HeatWave Release Notes
HeatWave AutoML supports text data types. To create a sample text
data set, use the fetch_20newsgroups
data
set from
scikit-learn.
This also uses the
pandas Python
library.
$> from sklearn.datasets import fetch_20newsgroups
$> import pandas as pd
$> categories = ['alt.atheism', 'talk.religion.misc', 'comp.graphics', 'sci.space']
$> newsgroups_train = fetch_20newsgroups(subset='train', remove=('headers', 'footers', 'quotes'), categories=categories)
$> df = pd.DataFrame([newsgroups_train.data, newsgroups_train.target.tolist()]).T
$> df.columns = ['text', 'target']
$> targets = pd.DataFrame( newsgroups_train.target_names)

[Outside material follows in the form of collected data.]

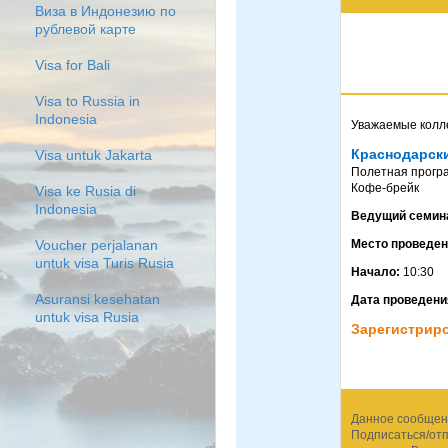
Виза в Индонезию по
рублевой карте
Visa for Bali
Visa to Russia in
Indonesia
Уважаемые колле
Краснодарски
Visa untuk Jakarta
Полетная програ
Кофе-брейк
Visa ke Rusia di
Indonesia
Ведущий семин
Место проведе
Voucher perjalanan
untuk visa Turis Rusia
Начало:
10:30
Asuransi kesehatan
Дата проведени
untuk visa Rusia
Зарегистрир
Данное сообщени
Подписаться/отп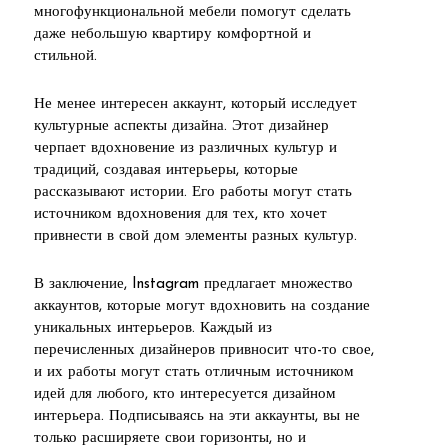
многофункциональной мебели помогут сделать
даже небольшую квартиру комфортной и
стильной.
Не менее интересен аккаунт, который исследует
культурные аспекты дизайна. Этот дизайнер
черпает вдохновение из различных культур и
традиций, создавая интерьеры, которые
рассказывают истории. Его работы могут стать
источником вдохновения для тех, кто хочет
привнести в свой дом элементы разных культур.
В заключение, Instagram предлагает множество
аккаунтов, которые могут вдохновить на создание
уникальных интерьеров. Каждый из
перечисленных дизайнеров привносит что-то свое,
и их работы могут стать отличным источником
идей для любого, кто интересуется дизайном
интерьера. Подписываясь на эти аккаунты, вы не
только расширяете свои горизонты, но и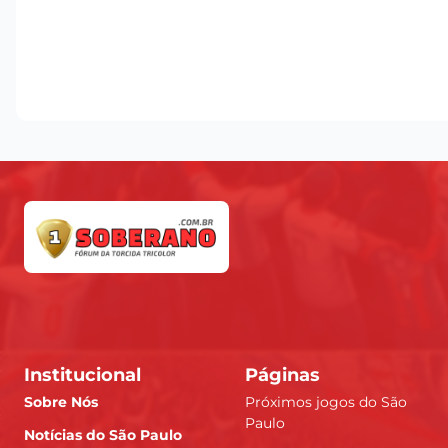
Institucional
Páginas
Sobre Nós
Próximos jogos do São
Paulo
Notícias do São Paulo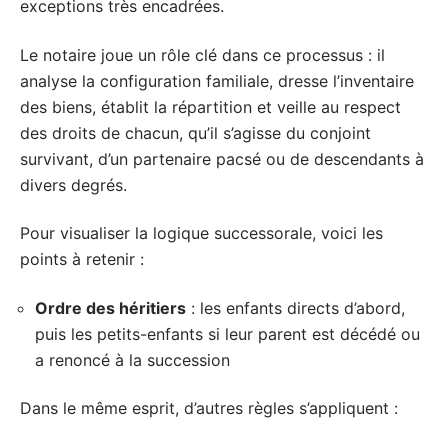
exceptions très encadrées.
Le notaire joue un rôle clé dans ce processus : il
analyse la configuration familiale, dresse l’inventaire
des biens, établit la répartition et veille au respect
des droits de chacun, qu’il s’agisse du conjoint
survivant, d’un partenaire pacsé ou de descendants à
divers degrés.
Pour visualiser la logique successorale, voici les
points à retenir :
Ordre des héritiers
: les enfants directs d’abord,
puis les petits-enfants si leur parent est décédé ou
a renoncé à la succession
Dans le même esprit, d’autres règles s’appliquent :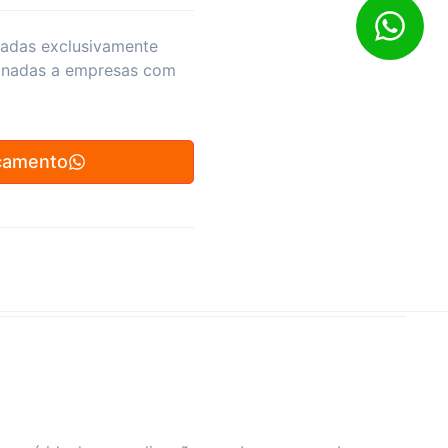
zadas exclusivamente
inadas a empresas com
çamento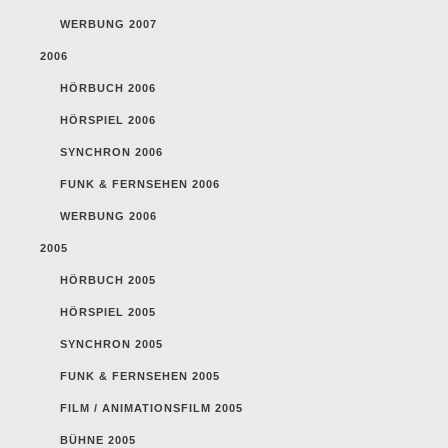
WERBUNG 2007
2006
HÖRBUCH 2006
HÖRSPIEL 2006
SYNCHRON 2006
FUNK & FERNSEHEN 2006
WERBUNG 2006
2005
HÖRBUCH 2005
HÖRSPIEL 2005
SYNCHRON 2005
FUNK & FERNSEHEN 2005
FILM / ANIMATIONSFILM 2005
BÜHNE 2005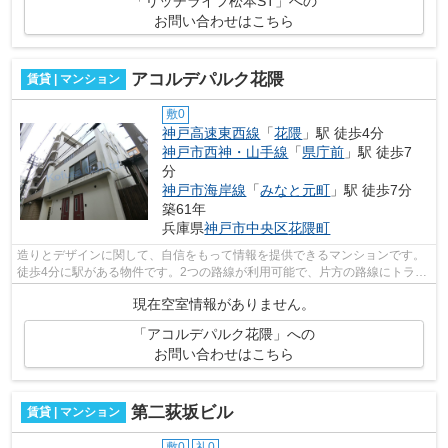
「リッチライフ松本ST」への
お問い合わせはこちら
アコルデパルク花隈
賃貸 | マンション
敷0
神戸高速東西線
「
花隈
」駅 徒歩4分
神戸市西神・山手線
「
県庁前
」駅 徒歩7
分
神戸市海岸線
「
みなと元町
」駅 徒歩7分
築61年
兵庫県
神戸市中央区
花隈町
造りとデザインに関して、自信をもって情報を提供できるマンションです。
徒歩4分に駅がある物件です。2つの路線が利用可能で、片方の路線にトラブ
ルがあっても別ルートが使えます。神...
現在空室情報がありません。
「アコルデパルク花隈」への
お問い合わせはこちら
第二荻坂ビル
賃貸 | マンション
敷0
礼0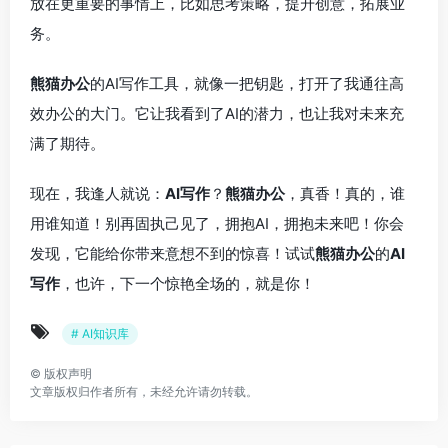
放在更重要的事情上，比如思考策略，提升创意，拓展业
务。
熊猫办公
的AI写作工具，就像一把钥匙，打开了我通往高
效办公的大门。它让我看到了AI的潜力，也让我对未来充
满了期待。
现在，我逢人就说：
AI写作
？
熊猫办公
，真香！真的，谁
用谁知道！别再固执己见了，拥抱AI，拥抱未来吧！你会
发现，它能给你带来意想不到的惊喜！试试
熊猫办公
的
AI
写作
，也许，下一个惊艳全场的，就是你！
# AI知识库
©
版权声明
文章版权归作者所有，未经允许请勿转载。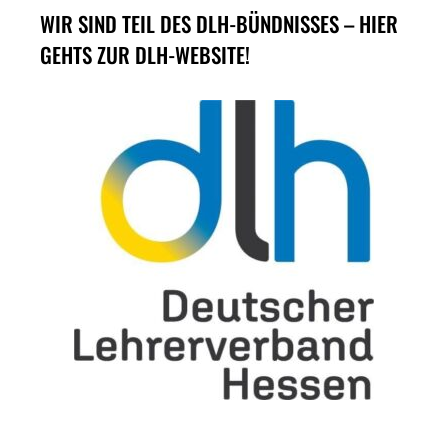
WIR SIND TEIL DES DLH-BÜNDNISSES – HIER
GEHTS ZUR DLH-WEBSITE!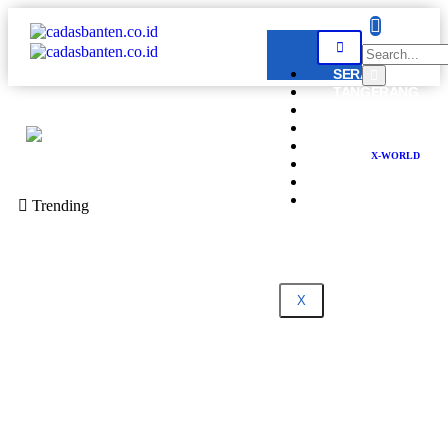
SERANG
TANGERANG
CILEGON
LEBAK
PANDEGLANG
X-WORLD
BANTEN
NASIONAL
DPRD
Trending
BANTEN
X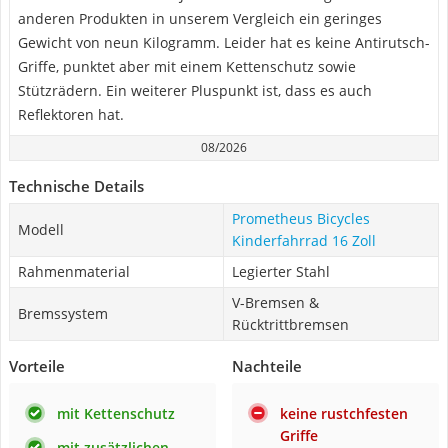
anderen Produkten in unserem Vergleich ein geringes
Gewicht von neun Kilogramm. Leider hat es keine Antirutsch-
Griffe, punktet aber mit einem Kettenschutz sowie
Stützrädern. Ein weiterer Pluspunkt ist, dass es auch
Reflektoren hat.
08/2026
Technische Details
Prometheus Bicycles
Modell
Kinderfahrrad 16 Zoll
Rahmenmaterial
Legierter Stahl
V-Bremsen &
Bremssystem
Rücktrittbremsen
Vorteile
Nachteile
mit Kettenschutz
keine rustchfesten
Griffe
mit zusätzlichen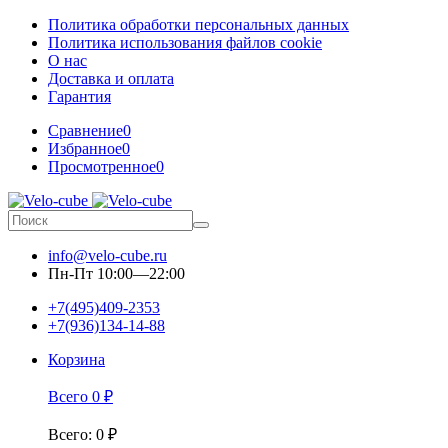
Политика обработки персональных данных
Политика использования файлов cookie
О нас
Доставка и оплата
Гарантия
Сравнение
0
Избранное
0
Просмотренное
0
info@velo-cube.ru
Пн-Пт 10:00—22:00
+7(495)409-2353
+7(936)134-14-88
Корзина
Всего
0
₽
Всего
:
0
₽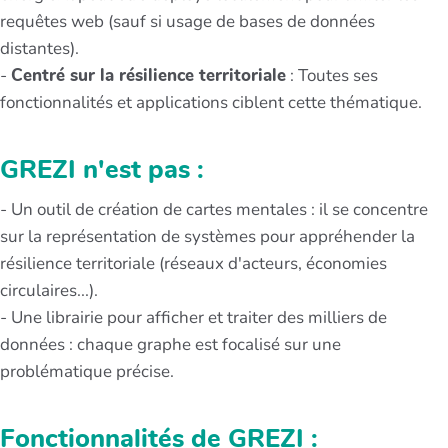
requêtes web (sauf si usage de bases de données
distantes).
-
Centré sur la résilience territoriale
: Toutes ses
fonctionnalités et applications ciblent cette thématique.
GREZI n'est pas :
- Un outil de création de cartes mentales : il se concentre
sur la représentation de systèmes pour appréhender la
résilience territoriale (réseaux d'acteurs, économies
circulaires...).
- Une librairie pour afficher et traiter des milliers de
données : chaque graphe est focalisé sur une
problématique précise.
Fonctionnalités de GREZI :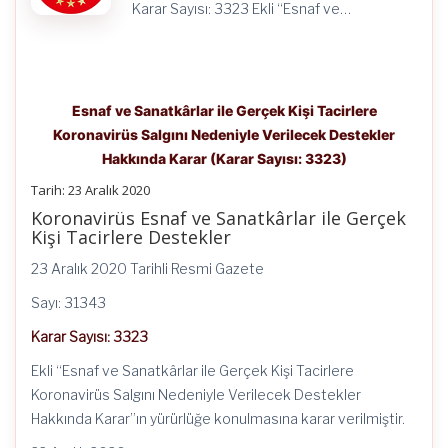
Karar Sayısı: 3323 Ekli “Esnaf ve…
Esnaf ve Sanatkârlar ile Gerçek Kişi Tacirlere
Koronavirüs Salgını Nedeniyle Verilecek Destekler
Hakkında Karar (Karar Sayısı: 3323)
Tarih: 23 Aralık 2020
Koronavirüs Esnaf ve Sanatkârlar ile Gerçek
Kişi Tacirlere Destekler
23 Aralık 2020 Tarihli Resmi Gazete
Sayı: 31343
Karar Sayısı: 3323
Ekli “Esnaf ve Sanatkârlar ile Gerçek Kişi Tacirlere
Koronavirüs Salgını Nedeniyle Verilecek Destekler
Hakkında Karar”ın yürürlüğe konulmasına karar verilmiştir.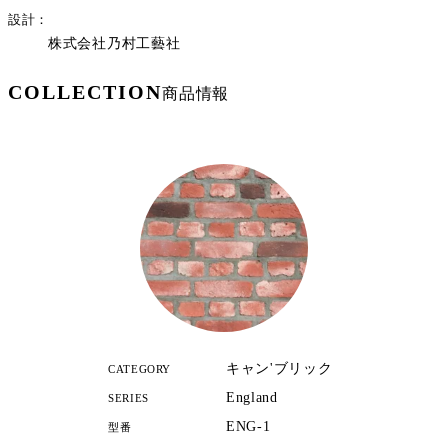
設計
株式会社乃村工藝社
COLLECTION
商品情報
キャン'ブリック
CATEGORY
England
SERIES
ENG-1
型番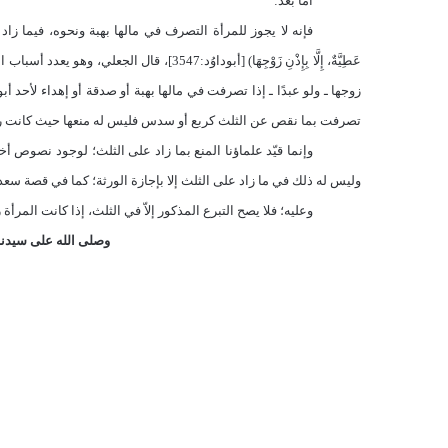
أما بعد:
فإنه لا يجوز للمرأة التصرف في مالها بهبة ونحوه، فيما زاد على ا
عَطِيَّةٌ، إِلَّا بِإِذْنِ زَوْجِهَا) [أبوداوُ
زوجها ـ ولو عبدًا ـ إذا تصرفت في مالها بهبة أو صدقة أو إهداء لأحد أب
تصرفت بما نقص عن الثلث كربع أو سدس فليس له منعها حيث كانت رشيدة، وإ
وإنما قيّد علماؤنا المنع بما زاد على الثلث؛ لوجود نصوص أ
وليس له ذلك في ما زاد على الثلث إلا بإجازة الورثة؛ كما في قصة سع
وعليه؛ فلا يصح التبرع المذكور إلاّ في الثلث، إذا كانت المرأة 
وصلى الله على سيدنا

$> targets.columns=['category']
$> out = pd.merge(df, targets, left_on='target', right_index=True).drop('target', axis=1)
$> out = out[(out.text != '')] #remove empty strings
$> out.to_csv('20newsgroups_train.csv', index=False)
$> newsgroups_test = fetch_20newsgroups(subset='test', remove=('headers', 'footers', 'quotes'), categories=categories)
$> df = pd.DataFrame([newsgroups_test.data, newsgroups_test.target.tolist()]).T
$> df.columns = ['text', 'target']
$> targets = pd.DataFrame( newsgroups_test.target_names)
$> targets.columns=['category']
$> out = pd.merge(df, targets, left_on='target', right_index=True).drop('target', axis=1)
$> out = out[(out.text != '')] #remove empty strings
$> out.to_csv('20newsgroups_test.csv', index=False)
Then load the csv files into MySQL:
mysql> DROP TABLE IF EXISTS `20newsgroups_train`;
mysql> DROP TABLE IF EXISTS `20newsgroups_test`;
mysql> CREATE TABLE `20newsgroups_train` (`text` LONGTEXT DEFAULT NULL, `target` VARCHAR(255) DEFAULT NULL);
mysql> CREATE TABLE `20newsgroups_test` LIKE `20newsgroups_train`;
mysql-js> util.importTable("20newsgroups_train.csv",{table: "20newsgroups_train", dialect: "csv-unix", skipRows:1})
mysql-js> util.importTable("20newsgroups_test.csv",{table: "20newsgroups_test", dialect: "csv-unix", skipRows:1})